[Form 4] Pegasystems Inc Insider Trading Activity
Dianne Ledingham, a director of Pegasystems Inc. (PEGA), reported transactions on 08/15/2025. The filing shows 2,374 shares of unrestricted common stock were issued to her as annual director compensation and 5,168 non‑statutory stock options were granted as additional annual director compensation. The options have an exercise price of $52.66, are exercisable immediately (08/15/2025) and expire on 08/15/2035. The report also discloses total common stock beneficially owned of 34,038 shares, reflecting a 2‑for‑1 stock split effected on June 20, 2025. The form was signed by an attorney‑in‑fact on 08/19/2025.
- Director compensation granted in equity aligns management interests with shareholders through 2,374 shares and 5,168 options
- Options fully vested on issuance removing future service contingencies for the reporting period
- None.
Insights
TL;DR: Routine director compensation in equity; limited immediate market impact.

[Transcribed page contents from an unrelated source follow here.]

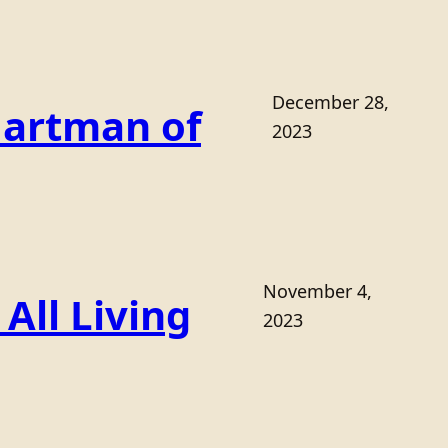
December 28,
Hartman of
2023
November 4,
All Living
2023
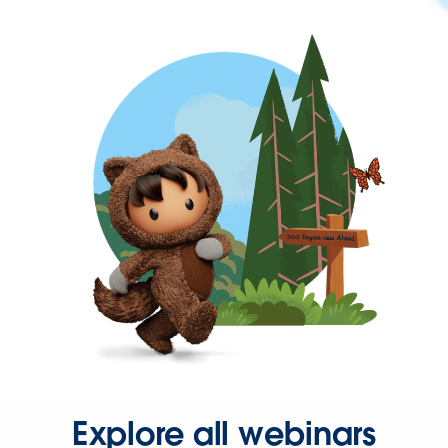
Explore all webinars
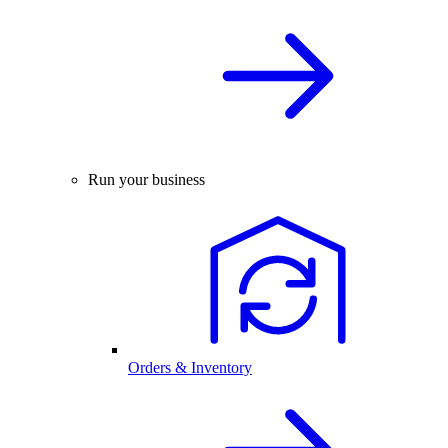
Run your business
Orders & Inventory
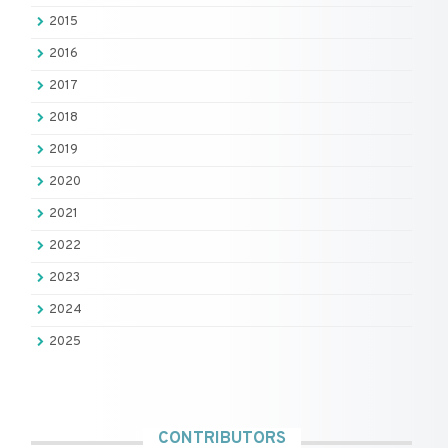
2015
2016
2017
2018
2019
2020
2021
2022
2023
2024
2025
CONTRIBUTORS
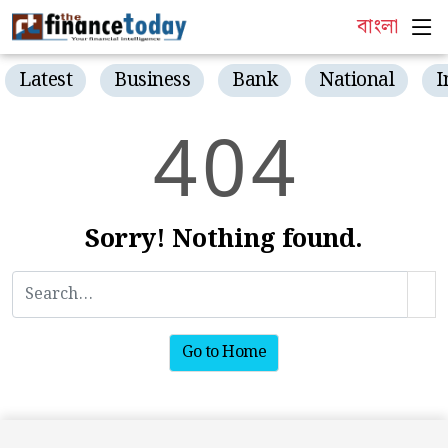
বাংলা
Latest
Business
Bank
National
I
4
0
4
Sorry! Nothing found.
Go to Home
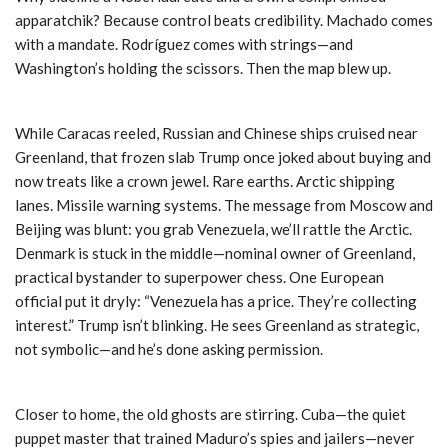
apparatchik? Because control beats credibility. Machado comes
with a mandate. Rodríguez comes with strings—and
Washington’s holding the scissors. Then the map blew up.
While Caracas reeled, Russian and Chinese ships cruised near
Greenland, that frozen slab Trump once joked about buying and
now treats like a crown jewel. Rare earths. Arctic shipping
lanes. Missile warning systems. The message from Moscow and
Beijing was blunt: you grab Venezuela, we’ll rattle the Arctic.
Denmark is stuck in the middle—nominal owner of Greenland,
practical bystander to superpower chess. One European
official put it dryly: “Venezuela has a price. They’re collecting
interest.” Trump isn’t blinking. He sees Greenland as strategic,
not symbolic—and he’s done asking permission.
Closer to home, the old ghosts are stirring. Cuba—the quiet
puppet master that trained Maduro’s spies and jailers—never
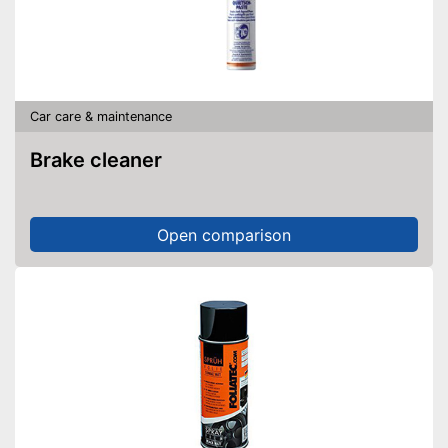
Car care & maintenance
Brake cleaner
Open comparison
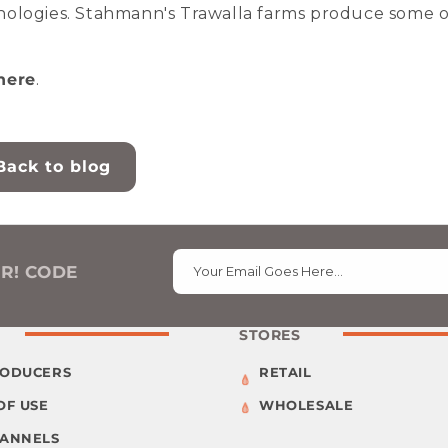
nologies. Stahmann's Trawalla farms produce some o
here
.
Back to blog
ER! CODE
Your Email Goes Here…
STORES
RODUCERS
RETAIL
OF USE
WHOLESALE
HANNELS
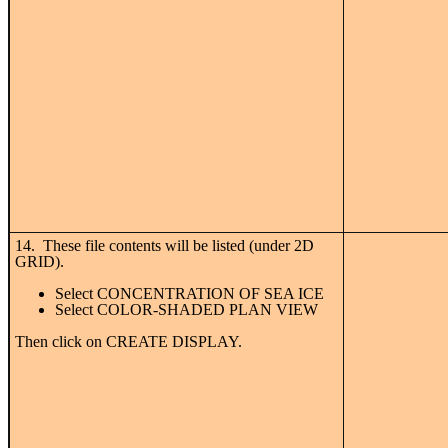
14. These file contents will be listed (under 2D
GRID).
Select CONCENTRATION OF SEA ICE
Select COLOR-SHADED PLAN VIEW
Then click on CREATE DISPLAY.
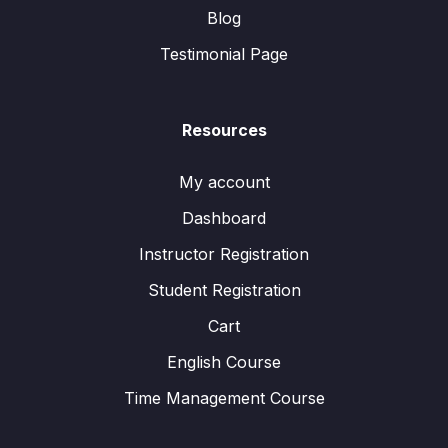
Blog
Testimonial Page
Resources
My account
Dashboard
Instructor Registration
Student Registration
Cart
English Course
Time Management Course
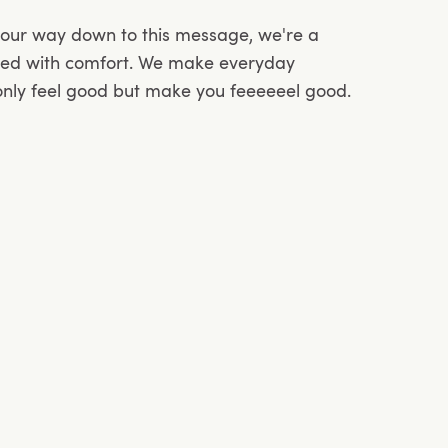
your way down to this message, we're a
sed with comfort. We make everyday
 only feel good but make you feeeeeel good.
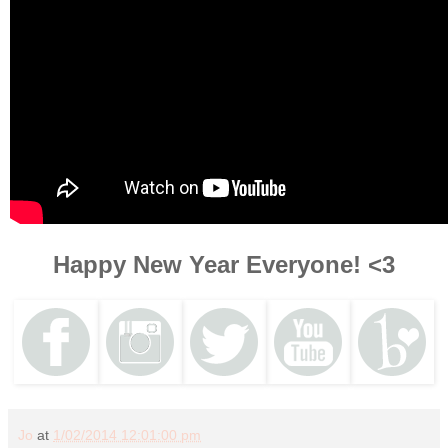
Happy New Year Everyone! <3
Jo
at
1/02/2014 12:01:00 pm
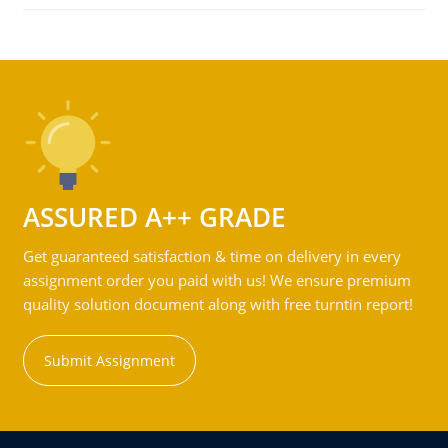
ASSURED A++ GRADE
Get guaranteed satisfaction & time on delivery in every
assignment order you paid with us! We ensure premium
quality solution document along with free turntin report!
Submit Assignment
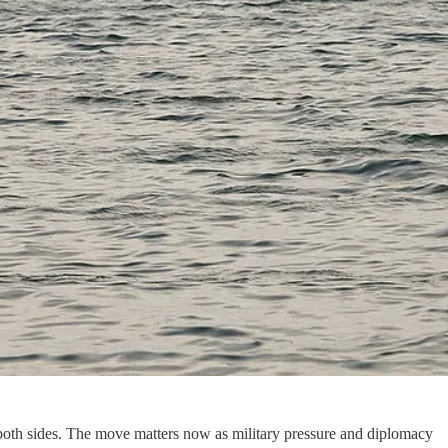
on both sides. The move matters now as military pressure and diplomacy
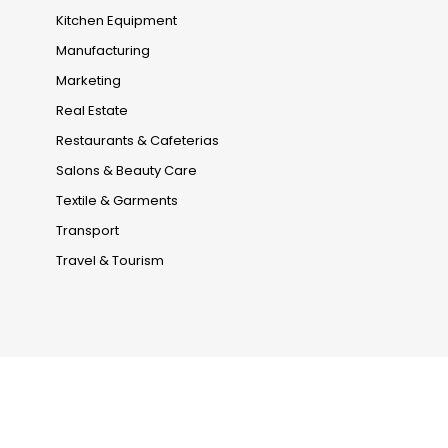
Kitchen Equipment
Manufacturing
Marketing
Real Estate
Restaurants & Cafeterias
Salons & Beauty Care
Textile & Garments
Transport
Travel & Tourism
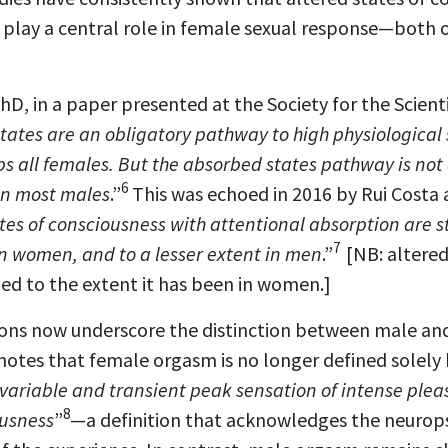
 play a central role in female sexual response—both 
hD, in a paper presented at the Society for the Scienti
tates are an obligatory pathway to high physiological
 all females. But the absorbed states pathway is not 
6
in most males
.”
This was echoed in 2016 by Rui Costa
tes of consciousness with attentional absorption are s
7
n women, and to a lesser extent in men
.”
[NB: altered
ed to the extent it has been in women.]
itions now underscore the distinction between male a
notes that female orgasm is no longer defined solely
variable and transient peak sensation of intense plea
8
ousness
”
—a definition that acknowledges the neurop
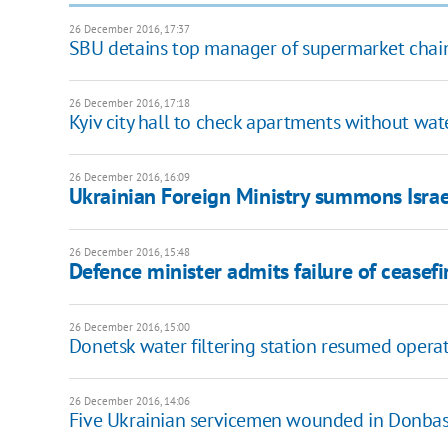
26 December 2016, 17:37
SBU detains top manager of supermarket chain
26 December 2016, 17:18
Kyiv city hall to check apartments without wat
26 December 2016, 16:09
Ukrainian Foreign Ministry summons Israel
26 December 2016, 15:48
Defence minister admits failure of ceasefi
26 December 2016, 15:00
Donetsk water filtering station resumed opera
26 December 2016, 14:06
Five Ukrainian servicemen wounded in Donbas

The Form 4 documents standard annual director compensation: 2,374 unrestricted shares and 5,168 non‑statutory options priced at $52.66 and fully vested on grant. For investors this is a non‑cash compensation event that increases the director's alignment with shareholder outcomes without immediate cash flow effects for the company. The absolute sizes (2,374 shares, 5,168 options) are modest relative to typical public company float and therefore unlikely to be material to valuation or near‑term EPS. The immediate vesting of options removes future service risk but does not itself signal additional insider purchases or sales.
TL;DR: Governance practice appears routine—equity grants for director service with immediate vesting.
The disclosed grants—unrestricted shares and fully vested non‑statutory options—are consistent with common board compensation practices. Immediate vesting on issuance is notable from a retention perspective but is explicitly disclosed. Beneficial ownership is reported both directly and indirectly (via a family trust) and the filing follows Section 16 disclosure requirements. There are no indications in the filing of departures, sales, or unusual transactions that would raise governance concerns.